**Items from a dataset**
※ ※ ※

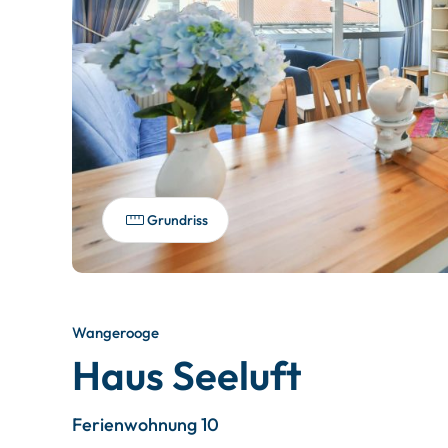
Grundriss
Wangerooge
Haus Seeluft
Ferienwohnung 10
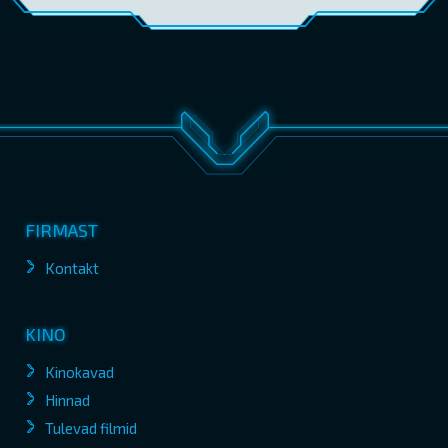
FIRMAST
Kontakt
KINO
Kinokavad
Hinnad
Tulevad filmid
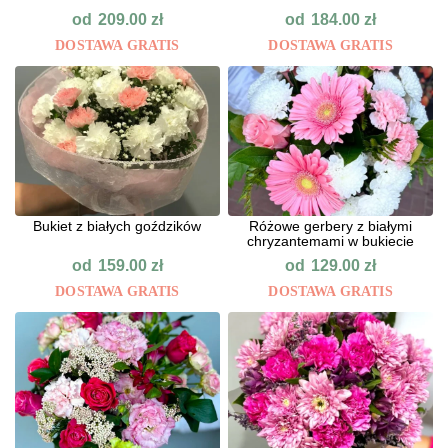
od
od
209.00
zł
184.00
zł
DOSTAWA GRATIS
DOSTAWA GRATIS
Bukiet z białych goździków
Różowe gerbery z białymi
chryzantemami w bukiecie
od
od
159.00
zł
129.00
zł
DOSTAWA GRATIS
DOSTAWA GRATIS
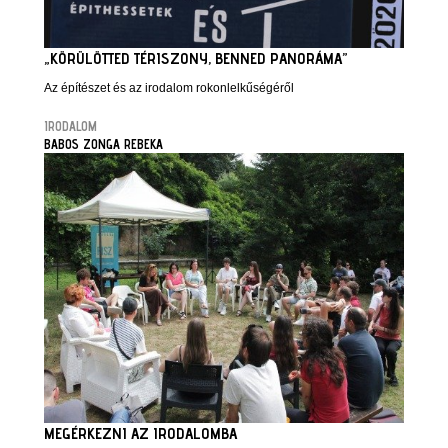
„KÖRÜLÖTTED TÉRISZONY, BENNED PANORÁMA”
Az építészet és az irodalom rokonlelkűségéről
IRODALOM
BABOS ZONGA REBEKA
MEGÉRKEZNI AZ IRODALOMBA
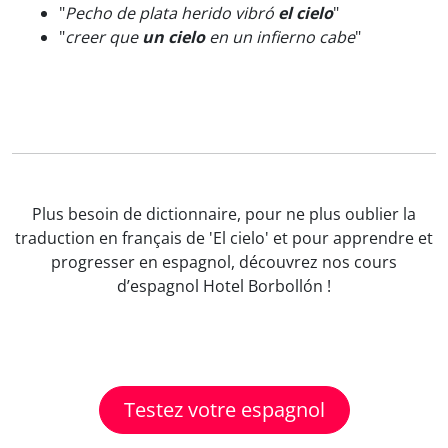
"
Pecho de plata herido vibró
el cielo
"
"
creer que
un cielo
en un infierno cabe
"
Plus besoin de dictionnaire, pour ne plus oublier la
traduction en français de 'El cielo' et pour apprendre et
progresser en espagnol, découvrez nos cours
d’espagnol Hotel Borbollón !
Testez votre espagnol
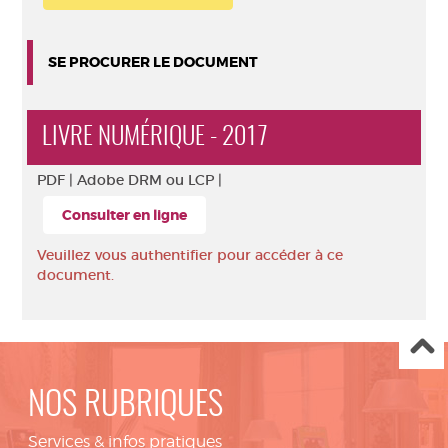
SE PROCURER LE DOCUMENT
LIVRE NUMÉRIQUE - 2017
PDF |
Adobe DRM ou LCP |
Consulter en ligne
Veuillez vous authentifier pour accéder à ce
document.
NOS RUBRIQUES
Services & infos pratiques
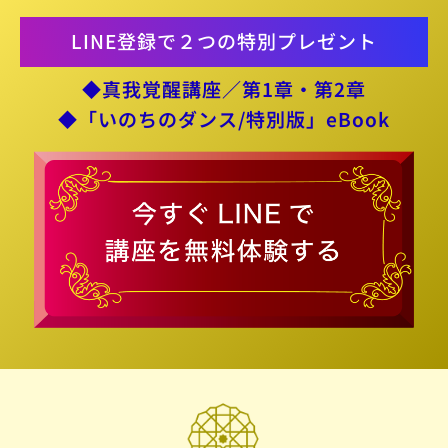
LINE登録で２つの特別プレゼント
◆真我覚醒講座／第1章・第2章
◆「いのちのダンス/特別版」eBook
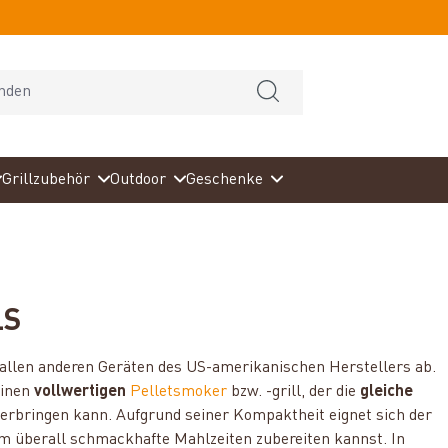
Grillzubehör
Outdoor
Geschenke
LS
on allen anderen Geräten des US-amerikanischen Herstellers ab.
einen
vollwertigen
Pelletsmoker
bzw. -grill, der die
gleiche
erbringen kann. Aufgrund seiner Kompaktheit eignet sich der
hm überall schmackhafte Mahlzeiten zubereiten kannst. In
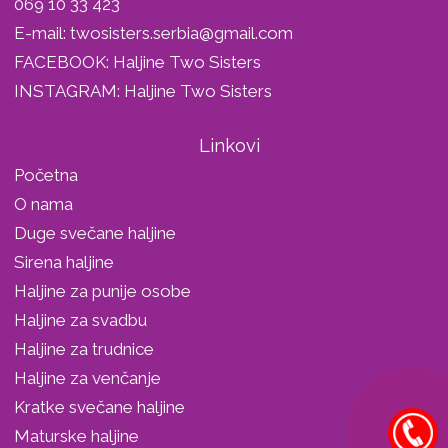
069 10 33 423
E-mail:
twosisters.serbia@gmail.com
FACEBOOK:
Haljine Two Sisters
INSTAGRAM:
Haljine Two Sisters
Linkovi
Početna
O nama
Duge svečane haljine
Sirena haljine
Haljine za punije osobe
Haljine za svadbu
Haljine za trudnice
Haljine za venčanje
Kratke svečane haljine
Maturske haljine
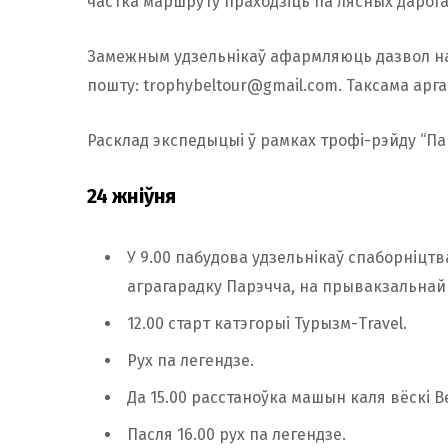
частка маршруту праходзіць па лясных дарога
Замежным удзельнікаў афармляюць дазвол на б
пошту:
trophybeltour@gmail.com
. Таксама арг
Расклад экспедыцыі ў рамках трофі-рэйду “Па
24 жніўня
У 9.00 пабудова удзельнікаў спаборніцтв
аграгарадку Парэчча, на прывакзальнай
12.00 старт катэгорыі Турызм-Travel.
Рух па легендзе.
Да 15.00 расстаноўка машын каля вёскі В
Пасля 16.00 рух па легендзе.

※ ※ ※

**Prompt**
Excluding every picture, write out each record word for word.

**Output below**
Grundriss
Wangerooge
Haus Seeluft
Ferienwohnung 10
FIRMAST
Kontakt
KINO
Kinokavad
Hinnad
Tulevad filmid
od
od
209.00
zł
184.00
zł
DOSTAWA GRATIS
DOSTAWA GRATIS
Bukiet z białych goździków
Różowe gerbery z białymi
chryzantemami w bukiecie
od
od
159.00
zł
129.00
zł
DOSTAWA GRATIS
DOSTAWA GRATIS
„KÖRÜLÖTTED TÉRISZONY, BENNED PANORÁMA”
Az építészet és az irodalom rokonlelkűségéről
IRODALOM
BABOS ZONGA REBEKA
MEGÉRKEZNI AZ IRODALOMBA
"
Pecho de plata herido vibró
el cielo
"
"
creer que
un cielo
en un infierno cabe
"
Plus besoin de dictionnaire, pour ne plus oublier la
traduction en français de 'El cielo' et pour apprendre et
progresser en espagnol, découvrez nos cours
d’espagnol Hotel Borbollón !
Testez votre espagnol
SE PROCURER LE DOCUMENT
LIVRE NUMÉRIQUE - 2017
PDF |
Adobe DRM ou LCP |
Consulter en ligne
Veuillez vous authentifier pour accéder à ce
document.
NOS RUBRIQUES
Services & infos pratiques
LINE登録で２つの特別プレゼント
◆真我覚醒講座／第1章・第2章
◆「いのちのダンス/特別版」eBook
Grillzubehör
Outdoor
Geschenke
LS
on allen anderen Geräten des US-amerikanischen Herstellers ab.
einen
vollwertigen
Pelletsmoker
bzw. -grill, der die
gleiche
erbringen kann. Aufgrund seiner Kompaktheit eignet sich der
hm überall schmackhafte Mahlzeiten zubereiten kannst. In
069 10 33 423
E-mail:
twosisters.serbia@gmail.com
FACEBOOK:
Haljine Two Sisters
INSTAGRAM:
Haljine Two Sisters
Linkovi
Početna
O nama
Duge svečane haljine
Sirena haljine
Haljine za punije osobe
Haljine za svadbu
Haljine za trudnice
Haljine za venčanje
Kratke svečane haljine
Maturske haljine
частка маршруту праходзіць па лясных дарога
Замежным удзельнікаў афармляюць дазвол на б
пошту:
trophybeltour@gmail.com
. Таксама арг
Расклад экспедыцыі ў рамках трофі-рэйду “Па
24 жніўня
У 9.00 пабудова удзельнікаў спаборніцтв
аграгарадку Парэчча, на прывакзальнай
12.00 старт катэгорыі Турызм-Travel.
Рух па легендзе.
Да 15.00 расстаноўка машын каля вёскі В
Пасля 16.00 рух па легендзе.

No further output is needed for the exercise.